When making smoothies, it is also worth remembering that:
- While a particular fruit may have a low GI score, it is still necessary to account for the carbohydrate content.
- The GI score of a fruit increases as it ripens.
- Processing, such as juicing, blending, or cooking, increases the score. For example, orange juice has a higher GI score than a whole orange, because the body absorbs the sugar more quickly.
A smoothie can feel like a meal, but it is a meal replacement. If a person is still going to need a meal to feel full, they should limit their intake of smoothies.
One source suggests that 150 milliliter (ml) of smoothie per day is sufficient.
Other options include:
- adding water to dilute the solid ingredients
- adding ice bulk
When ordering a smoothie away from home, ask about the ingredients and see whether the staff can make one without added sugar.
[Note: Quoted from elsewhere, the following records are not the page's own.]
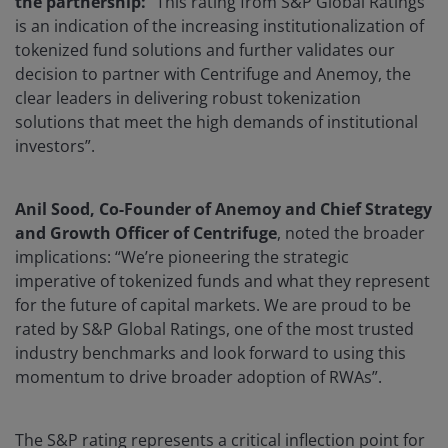
the partnership:
“This rating from S&P Global Ratings
is an indication of the increasing institutionalization of
tokenized fund solutions and further validates our
decision to partner with Centrifuge and Anemoy, the
clear leaders in delivering robust tokenization
solutions that meet the high demands of institutional
investors”.
Anil Sood, Co-Founder of Anemoy and Chief Strategy
and Growth Officer of Centrifuge
, noted the broader
implications: “We’re pioneering the strategic
imperative of tokenized funds and what they represent
for the future of capital markets. We are proud to be
rated by S&P Global Ratings, one of the most trusted
industry benchmarks and look forward to using this
momentum to drive broader adoption of RWAs”.
The S&P rating represents a critical inflection point for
If they cannot do this, it is best to choose another drink.
Some outlets will make the smoothie while a person waits, which allows them to request specific ingredients.
These other conditions may limit what kinds of ingredients a person can put in a smoothie.
People with lactose intolerance should avoid adding dairy milk or any byproducts of dairy milk, such as yogurt, to a smoothie.
Almond milk or soy milk are good alternatives, and a person can use them instead of dairy milk in most smoothie recipes.
People should choose unsweetened milk alternatives or check the sugar content of a product before purchasing and using it, as some milk alternatives can be high in sugar.
Learn more here about milk and dairy alternatives.
People who have celiac disease must avoid any food that contains gluten, a protein found in wheat, rye, and barley.
Whey protein is one ingredient that may contain gluten, depending on the brand. Whey itself is gluten-free, but some manufacturers add gluten fillers to their products.
Always check the label before buying whey products or try other, plant-derived proteins.
People with excess weight or obesity will need to monitor their calorie level. Emphasizing plant foods and fiber can help.
In general, a smoothie that is suitable for a person with diabetes will probably be suitable for a person who wants to manage their weight.
High blood pressure and high cholesterol
People with high blood pressure and high cholesterol should choose high-fiber, low-fat foods, such as:
- nuts and seeds
- green leaves
- low-fat milk
People with high blood pressure should also avoid foods that contain added salt.
Smoothies can offer a complete meal, containing enough protein, carbohydrates, fiber, and fat to keep a person satisfied for some time.
Smoothies that contain fruits, vegetables, nuts, and seeds can be a good source of vitamins, minerals, and other nutrients that the body needs. All of these nutrients can benefit a person’s overall health.
Proper nourishment can improve a person’s cholesterol levels, reduce fat, build muscle, promote healthier nervous and circulatory systems, and improve energy levels.
When ordering or making a smoothie, it is important to remember that a smoothie, while it looks like a drink, can contain at least as many carbs and calories as a meal. People should not eat a full meal as well as a smoothie.
Also, although smoothie ingredients can contain fiber, blending food causes fiber to break down, making it easier for the body to digest.
Fruits, vegetables, and other high-fiber foods will be less satisfying and more likely to lead to a blood sugar spike when a person consumes them in a smoothie rather than eating them whole and unprocessed.
People should not consume all their fruit and vegetables in smoothies, but ensure that most of their intake is from whole food.
Follow these links for some recipes for some suitable smoothie recipes:Recipe books for smoothiessmoothie makers
A smoothie can be a nutritious and tasty way to start the day or to get a fruit or vegetable snack between meals. However, a person with diabetes should check the ingredients to make sure it does not contain any added sugar.
It is best to make smoothies at home to ensure that they contain healthful ingredients.